Merge pull request #251715 from MicrosoftGuyJFlo/StepFixes

v-dirichards · web-flow · commit b27325999722 · 2023-09-15T16:09:13.000-05:00
[Microsoft Entra] Step 1 and 2 fixes for team
diff --git a/articles/active-directory/architecture/7-secure-access-conditional-access.md b/articles/active-directory/architecture/7-secure-access-conditional-access.md
@@ -76,24 +76,22 @@ Use a naming convention that clarifies policy purpose.
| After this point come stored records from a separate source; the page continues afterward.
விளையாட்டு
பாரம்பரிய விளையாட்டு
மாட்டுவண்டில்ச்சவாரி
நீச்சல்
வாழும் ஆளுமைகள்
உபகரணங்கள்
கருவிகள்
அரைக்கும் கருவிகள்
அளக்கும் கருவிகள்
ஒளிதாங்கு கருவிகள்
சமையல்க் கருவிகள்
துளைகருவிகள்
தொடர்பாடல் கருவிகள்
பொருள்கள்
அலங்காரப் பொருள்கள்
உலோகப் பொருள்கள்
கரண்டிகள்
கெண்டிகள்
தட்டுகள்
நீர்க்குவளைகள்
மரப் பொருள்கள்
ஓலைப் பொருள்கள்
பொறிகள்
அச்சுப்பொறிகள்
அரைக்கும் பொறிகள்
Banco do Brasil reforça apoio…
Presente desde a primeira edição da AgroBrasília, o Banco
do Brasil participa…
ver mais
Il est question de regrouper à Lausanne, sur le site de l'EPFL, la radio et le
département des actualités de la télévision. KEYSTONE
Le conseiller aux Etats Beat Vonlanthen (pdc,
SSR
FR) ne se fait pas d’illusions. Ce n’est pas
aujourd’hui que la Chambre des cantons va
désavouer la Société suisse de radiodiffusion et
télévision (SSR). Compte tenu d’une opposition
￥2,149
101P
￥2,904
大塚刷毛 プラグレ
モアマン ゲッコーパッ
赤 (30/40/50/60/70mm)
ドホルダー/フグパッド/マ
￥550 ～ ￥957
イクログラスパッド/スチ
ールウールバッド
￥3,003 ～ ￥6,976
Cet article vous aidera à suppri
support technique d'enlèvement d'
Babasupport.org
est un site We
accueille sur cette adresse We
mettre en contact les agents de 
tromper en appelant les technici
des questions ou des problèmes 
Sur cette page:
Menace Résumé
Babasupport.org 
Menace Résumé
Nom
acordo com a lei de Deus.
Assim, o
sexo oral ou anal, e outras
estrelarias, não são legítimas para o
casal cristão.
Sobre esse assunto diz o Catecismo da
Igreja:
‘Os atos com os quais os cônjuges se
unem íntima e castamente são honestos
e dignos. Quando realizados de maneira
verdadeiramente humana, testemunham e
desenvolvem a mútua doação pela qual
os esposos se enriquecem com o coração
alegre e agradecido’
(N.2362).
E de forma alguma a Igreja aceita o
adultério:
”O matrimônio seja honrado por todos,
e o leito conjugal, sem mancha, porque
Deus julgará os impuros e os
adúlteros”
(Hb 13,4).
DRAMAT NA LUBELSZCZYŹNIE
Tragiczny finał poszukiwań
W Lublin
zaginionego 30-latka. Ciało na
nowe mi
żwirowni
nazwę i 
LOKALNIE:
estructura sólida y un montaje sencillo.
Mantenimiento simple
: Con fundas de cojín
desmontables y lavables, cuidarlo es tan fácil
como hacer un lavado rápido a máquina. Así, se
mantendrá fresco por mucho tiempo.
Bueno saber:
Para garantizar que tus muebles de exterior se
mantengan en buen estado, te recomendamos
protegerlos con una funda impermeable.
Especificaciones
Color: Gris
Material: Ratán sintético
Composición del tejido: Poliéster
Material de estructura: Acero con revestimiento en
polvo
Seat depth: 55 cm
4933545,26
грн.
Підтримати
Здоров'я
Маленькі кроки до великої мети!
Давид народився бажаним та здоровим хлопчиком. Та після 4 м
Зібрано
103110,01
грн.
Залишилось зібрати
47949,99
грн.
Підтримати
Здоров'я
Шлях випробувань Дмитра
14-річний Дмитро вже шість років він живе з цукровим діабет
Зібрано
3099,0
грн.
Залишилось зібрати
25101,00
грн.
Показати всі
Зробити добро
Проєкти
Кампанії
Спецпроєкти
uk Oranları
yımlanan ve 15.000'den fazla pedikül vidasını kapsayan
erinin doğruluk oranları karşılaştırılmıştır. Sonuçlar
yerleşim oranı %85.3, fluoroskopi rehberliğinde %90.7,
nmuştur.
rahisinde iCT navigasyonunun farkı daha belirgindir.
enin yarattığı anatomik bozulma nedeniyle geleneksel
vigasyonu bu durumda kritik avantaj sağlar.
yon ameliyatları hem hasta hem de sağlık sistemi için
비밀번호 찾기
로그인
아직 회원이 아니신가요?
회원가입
External access examples
 
 You can block external users from accessing resources with Conditional Access policies. 
 
-1. Sign in to the [Azure portal](https://portal.azure.com) as a Conditional Access Administrator, Security Administrator, or Global Administrator.
-2. Browse to **Azure Active Directory** > **Security** > **Conditional Access**.
-3. Select **New policy**.
-4. Enter a policy a name. 
-5. Under **Assignments**, select **Users or workload identities**.
-6. Under **Include**, select **All guests and external users**. 
-7. Under **Exclude**, select **Users and groups**.
-8. Select emergency access accounts. 
-9. Select **Done**.
-10. Under **Cloud apps or actions** > **Include**, select **All cloud apps**.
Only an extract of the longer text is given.